With the money, Eileen bought a state-of-the-art Clinker-built row-boat. The state of the art was actually not very far advanced in Ireland at that time. Eileen adapted the handle of an old rake to serve as mast. She used her bedroom curtains for sails. The main stay of her grandmother's enormous cast-off girdle became her mainstay.

Hailing lifts from passing asses-and-carts, and navigating by the stars, Eileen took her boat to Lough Ree. Locals stared as she flashed from one end of the lake to the other. When the locals grew bored, French visitors, more appreciative of sailing skills, took their place. Soon, the shores were lined with foreign admirers. Tourism started.

The admirers caused problems for Eileen's boyfriend, Eamonn Maol Ruadh O'Concubhar.

He was terrifically jealous. The relationship broke up. Eileen had a new love - her boat, Macushla. She was as happy as the day is long.

Soon, Eileen and Macushla were tearing round Ireland, breaking records almost every day. All three Dublin yacht clubs snubbed her, simply for being from landlocked Roscommon. She cared not.

One weekend, having slightly miscalculated the position of Carnsore Point, Eileen arrived at the Vendee in the south-west of France. Local French sailors instantly took her to their bosom. She moored Macushla in Les Sables d'Olonne, and spent a wild few days in the local bars with her new friends.
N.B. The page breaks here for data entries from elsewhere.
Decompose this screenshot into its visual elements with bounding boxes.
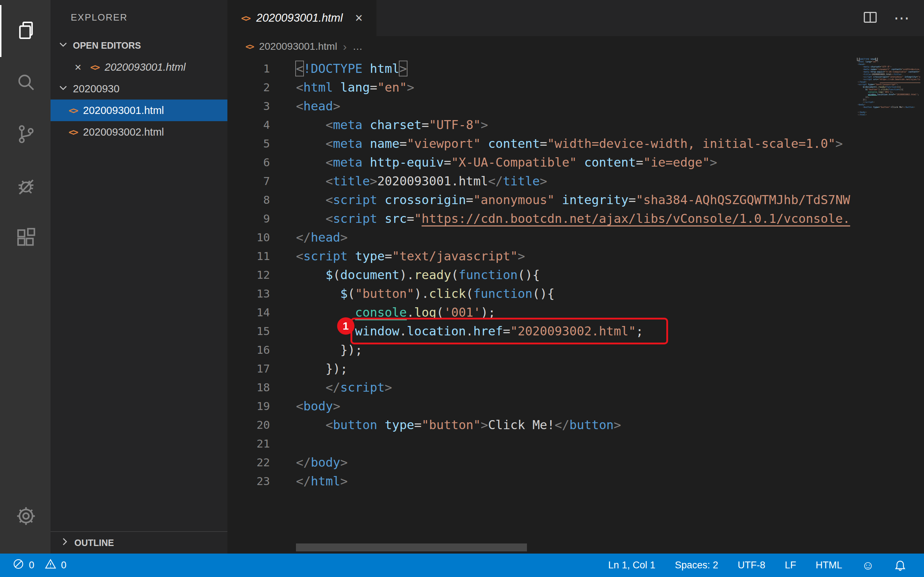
line-number: 6: [228, 153, 270, 172]
problems-indicator[interactable]: 0 0: [7, 558, 72, 573]
code-line: </body>: [856, 111, 921, 113]
activity-explorer[interactable]: [0, 5, 50, 57]
code-token: button: [864, 106, 872, 108]
code-text: window.location.href="2020093002.html";: [856, 93, 919, 95]
cursor-position[interactable]: Ln 1, Col 1: [608, 560, 656, 571]
code-line[interactable]: 12 $(document).ready(function(){: [228, 266, 924, 284]
code-line[interactable]: 20 <button type="button">Click Me!</butt…: [228, 416, 924, 434]
code-line[interactable]: 11<script type="text/javascript">: [228, 247, 924, 266]
code-line: window.location.href="2020093002.html";: [856, 93, 921, 95]
warning-count: 0: [61, 560, 66, 571]
line-number: 7: [228, 172, 270, 190]
code-token: html: [303, 80, 333, 95]
code-token: =: [636, 155, 643, 169]
code-token: <: [326, 211, 333, 226]
code-text: </script>: [270, 378, 392, 397]
code-token: html: [370, 61, 399, 76]
code-token: ;: [918, 93, 919, 95]
activity-settings[interactable]: [0, 491, 50, 543]
activity-extensions[interactable]: [0, 213, 50, 265]
code-token: html: [311, 474, 340, 488]
code-token: "text/javascript": [874, 83, 897, 85]
code-line[interactable]: 8 <script crossorigin="anonymous" integr…: [228, 190, 924, 209]
code-line[interactable]: 15 1window.location.href="2020093002.htm…: [228, 322, 924, 340]
chevron-down-icon: [58, 39, 69, 52]
code-line[interactable]: 6 <meta http-equiv="X-UA-Compatible" con…: [228, 153, 924, 172]
code-token: >: [866, 111, 867, 113]
code-line[interactable]: 17 });: [228, 359, 924, 378]
code-token: });: [296, 343, 362, 357]
code-token: =: [466, 193, 473, 207]
code-token: log: [879, 90, 882, 93]
debug-icon: [15, 175, 37, 199]
code-token: >: [333, 99, 340, 113]
code-token: (){: [900, 88, 903, 90]
extensions-icon: [15, 227, 37, 251]
code-token: >: [864, 63, 866, 65]
code-line: $("button").click(function(){: [856, 88, 921, 90]
code-line[interactable]: 18 </script>: [228, 378, 924, 397]
code-text: <script crossorigin="anonymous" integrit…: [270, 190, 850, 209]
tab-2020093001[interactable]: <> 2020093001.html ×: [228, 0, 376, 36]
more-actions-icon[interactable]: ⋯: [894, 10, 909, 26]
code-token: =: [414, 417, 422, 432]
feedback-smiley-icon[interactable]: ☺: [861, 558, 874, 572]
split-editor-icon[interactable]: [862, 9, 879, 27]
folder-row[interactable]: 20200930: [50, 78, 228, 100]
close-icon[interactable]: ×: [355, 10, 363, 26]
indentation-setting[interactable]: Spaces: 2: [675, 560, 718, 571]
breadcrumb: <> 2020093001.html › …: [228, 36, 924, 57]
minimap[interactable]: <!DOCTYPE html><html lang="en"><head> <m…: [856, 58, 921, 116]
code-token: head: [303, 99, 333, 113]
code-token: title: [503, 174, 540, 188]
close-icon[interactable]: ×: [71, 61, 84, 74]
code-line[interactable]: 13 $("button").click(function(){: [228, 284, 924, 303]
activity-search[interactable]: [0, 57, 50, 109]
code-token: "2020093002.html": [510, 324, 636, 338]
code-line[interactable]: 21: [228, 434, 924, 453]
encoding-setting[interactable]: UTF-8: [738, 560, 766, 571]
eol-setting[interactable]: LF: [785, 560, 796, 571]
code-line[interactable]: 22</body>: [228, 453, 924, 472]
code-line: <script crossorigin="anonymous" integrit…: [856, 76, 921, 78]
code-text: <meta charset="UTF-8">: [856, 65, 892, 68]
code-token: integrity: [905, 76, 916, 78]
code-line[interactable]: 7 <title>2020093001.html</title>: [228, 172, 924, 190]
notifications-bell-icon[interactable]: [894, 559, 907, 572]
code-line[interactable]: 9 <script src="https://cdn.bootcdn.net/a…: [228, 209, 924, 228]
breadcrumb-item-file[interactable]: 2020093001.html: [259, 41, 337, 52]
code-token: [362, 118, 370, 132]
activity-debug[interactable]: [0, 161, 50, 213]
code-token: Click Me!: [488, 417, 554, 432]
code-line[interactable]: 2<html lang="en">: [228, 78, 924, 97]
open-editors-header[interactable]: OPEN EDITORS: [50, 35, 228, 56]
code-token: "X-UA-Compatible": [451, 155, 577, 169]
html-file-icon: <>: [246, 42, 254, 51]
code-token: type: [355, 249, 385, 263]
annotation-box: 1window.location.href="2020093002.html";: [351, 318, 668, 344]
code-editor[interactable]: 1<!DOCTYPE html>2<html lang="en">3<head>…: [228, 57, 924, 554]
language-mode[interactable]: HTML: [816, 560, 842, 571]
code-line[interactable]: 5 <meta name="viewport" content="width=d…: [228, 134, 924, 153]
code-token: ready: [414, 268, 451, 282]
outline-header[interactable]: OUTLINE: [50, 531, 228, 554]
horizontal-scrollbar[interactable]: [296, 543, 527, 551]
open-editor-item[interactable]: ×<>2020093001.html: [50, 56, 228, 78]
breadcrumb-more[interactable]: …: [353, 41, 363, 52]
code-token: =: [399, 136, 407, 151]
code-line[interactable]: 23</html>: [228, 472, 924, 490]
code-line[interactable]: 1<!DOCTYPE html>: [228, 59, 924, 78]
code-text: <!DOCTYPE html>: [856, 58, 877, 60]
code-line[interactable]: 4 <meta charset="UTF-8">: [228, 115, 924, 134]
code-token: .: [407, 305, 414, 319]
code-token: >: [864, 103, 866, 106]
code-text: <body>: [856, 103, 866, 106]
file-tree-item[interactable]: <>2020093002.html: [50, 121, 228, 143]
code-token: "button": [355, 286, 414, 301]
code-line[interactable]: 3<head>: [228, 97, 924, 115]
activity-source-control[interactable]: [0, 109, 50, 161]
code-line[interactable]: 10</head>: [228, 228, 924, 247]
code-line[interactable]: 19<body>: [228, 397, 924, 416]
file-tree-item[interactable]: <>2020093001.html: [50, 100, 228, 121]
code-text: </script>: [856, 101, 874, 103]
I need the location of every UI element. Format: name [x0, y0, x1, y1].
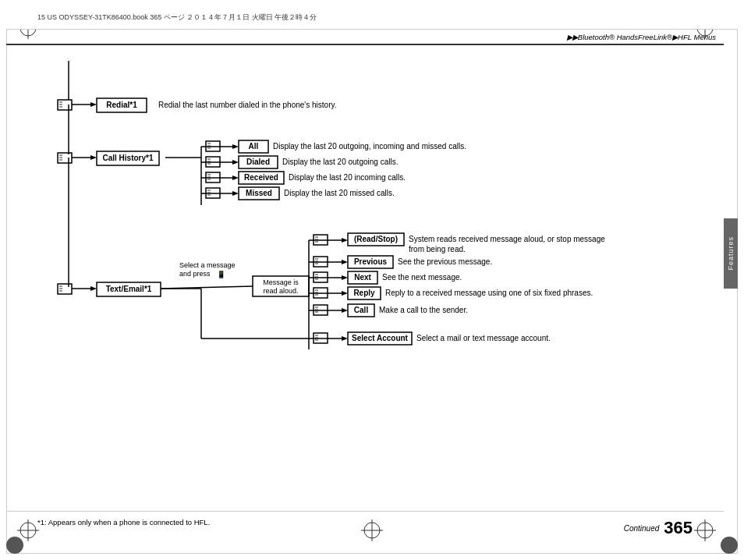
svg-text:Display the last 20 outgoing c: Display the last 20 outgoing calls.: [282, 158, 398, 166]
page-title: ▶▶Bluetooth® HandsFreeLink®▶HFL Menus: [567, 33, 716, 41]
svg-text:Call: Call: [354, 306, 369, 314]
page-title-bar: ▶▶Bluetooth® HandsFreeLink®▶HFL Menus: [6, 30, 724, 45]
hfl-diagram: Redial*1 Redial the last number dialed i…: [30, 61, 700, 365]
svg-text:Make a call to the sender.: Make a call to the sender.: [379, 306, 468, 314]
svg-text:Reply to a received message us: Reply to a received message using one of…: [385, 289, 593, 297]
svg-rect-77: [58, 284, 72, 294]
svg-text:See the next message.: See the next message.: [382, 273, 462, 282]
footer-page: Continued 365: [624, 518, 693, 538]
sidebar-label: Features: [727, 236, 735, 271]
svg-text:Next: Next: [354, 273, 371, 282]
svg-marker-122: [342, 275, 348, 280]
continued-label: Continued: [624, 524, 660, 533]
svg-marker-142: [342, 308, 348, 313]
svg-text:Received: Received: [244, 173, 278, 182]
svg-rect-16: [58, 100, 72, 110]
svg-text:Reply: Reply: [353, 289, 375, 297]
svg-marker-52: [232, 160, 239, 165]
svg-marker-72: [232, 191, 239, 196]
svg-text:Call History*1: Call History*1: [102, 154, 153, 162]
svg-rect-26: [58, 153, 72, 163]
svg-text:📱: 📱: [217, 270, 226, 279]
svg-line-157: [161, 286, 253, 289]
page-number: 365: [664, 518, 693, 538]
svg-marker-31: [90, 155, 97, 160]
svg-text:read aloud.: read aloud.: [263, 287, 298, 295]
footer: *1: Appears only when a phone is connect…: [6, 511, 724, 554]
svg-text:(Read/Stop): (Read/Stop): [354, 235, 398, 243]
svg-text:System reads received message : System reads received message aloud, or …: [409, 235, 605, 243]
svg-text:Missed: Missed: [246, 189, 272, 197]
svg-text:Select Account: Select Account: [352, 334, 409, 342]
svg-marker-82: [90, 286, 97, 291]
svg-marker-132: [342, 291, 348, 296]
svg-text:Select a message: Select a message: [179, 261, 236, 269]
svg-marker-21: [90, 102, 97, 107]
svg-marker-153: [342, 336, 348, 341]
svg-text:from being read.: from being read.: [409, 245, 466, 253]
footer-note: *1: Appears only when a phone is connect…: [37, 518, 624, 526]
svg-text:All: All: [249, 142, 259, 151]
svg-text:Display the last 20 outgoing, : Display the last 20 outgoing, incoming a…: [273, 142, 466, 151]
svg-text:and press: and press: [179, 270, 211, 278]
svg-marker-42: [232, 144, 239, 149]
main-content: Redial*1 Redial the last number dialed i…: [6, 45, 724, 513]
svg-text:Message is: Message is: [263, 278, 299, 286]
svg-text:Display the last 20 incoming c: Display the last 20 incoming calls.: [289, 173, 406, 182]
footnote-text: *1: Appears only when a phone is connect…: [37, 518, 210, 526]
svg-marker-112: [342, 260, 348, 264]
svg-text:Previous: Previous: [354, 257, 388, 266]
svg-text:Redial the last number dialed : Redial the last number dialed in the pho…: [158, 101, 337, 109]
svg-text:Display the last 20 missed cal: Display the last 20 missed calls.: [284, 189, 395, 197]
svg-text:Text/Email*1: Text/Email*1: [106, 285, 152, 293]
svg-text:Dialed: Dialed: [246, 158, 270, 166]
svg-text:Select a mail or text message : Select a mail or text message account.: [416, 334, 551, 342]
svg-text:See the previous message.: See the previous message.: [398, 257, 492, 266]
file-info: 15 US ODYSSEY-31TK86400.book 365 ページ ２０１…: [37, 12, 317, 23]
top-header: 15 US ODYSSEY-31TK86400.book 365 ページ ２０１…: [6, 6, 738, 30]
svg-marker-101: [342, 238, 348, 243]
sidebar-tab: Features: [724, 218, 738, 289]
svg-marker-62: [232, 175, 239, 180]
svg-text:Redial*1: Redial*1: [106, 101, 137, 109]
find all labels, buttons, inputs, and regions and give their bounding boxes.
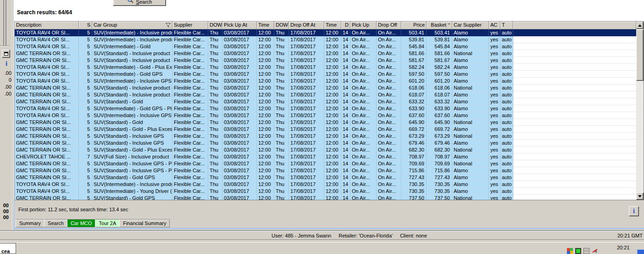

More Irish people, hearing about le craic, came over. Soon, the entire Vendee region was full of Keycamp and Eurocamp sites catering to self-drive Irish people on their holidays.

Wearying of the scene, Eileen went back to the sea and her boat. By sheer accident, she found herself on the starting line for the Vendee Globe solo round-the-world race. All she had were the clothes she wore, a broken compass and two pounds of Castlebar sausages donated by a homesick Irish student on a cultural exchange.

Macushla got a good start, and a fair wind followed. Every other boat had technology problems; Macushla, having no technology, did not. She won the race in record time, notwithstanding a small leak suffered when dented by an 300-ton iceberg in the Southern Ocean. Eileen got back to Les Sables to find she was now a bigger icon for the French nation than Charlotte Rampling, Jane Birkin and Joan of Arc rolled together. All in all, it was a great day for Eileen, for Macushla and for landlocked Roscommon.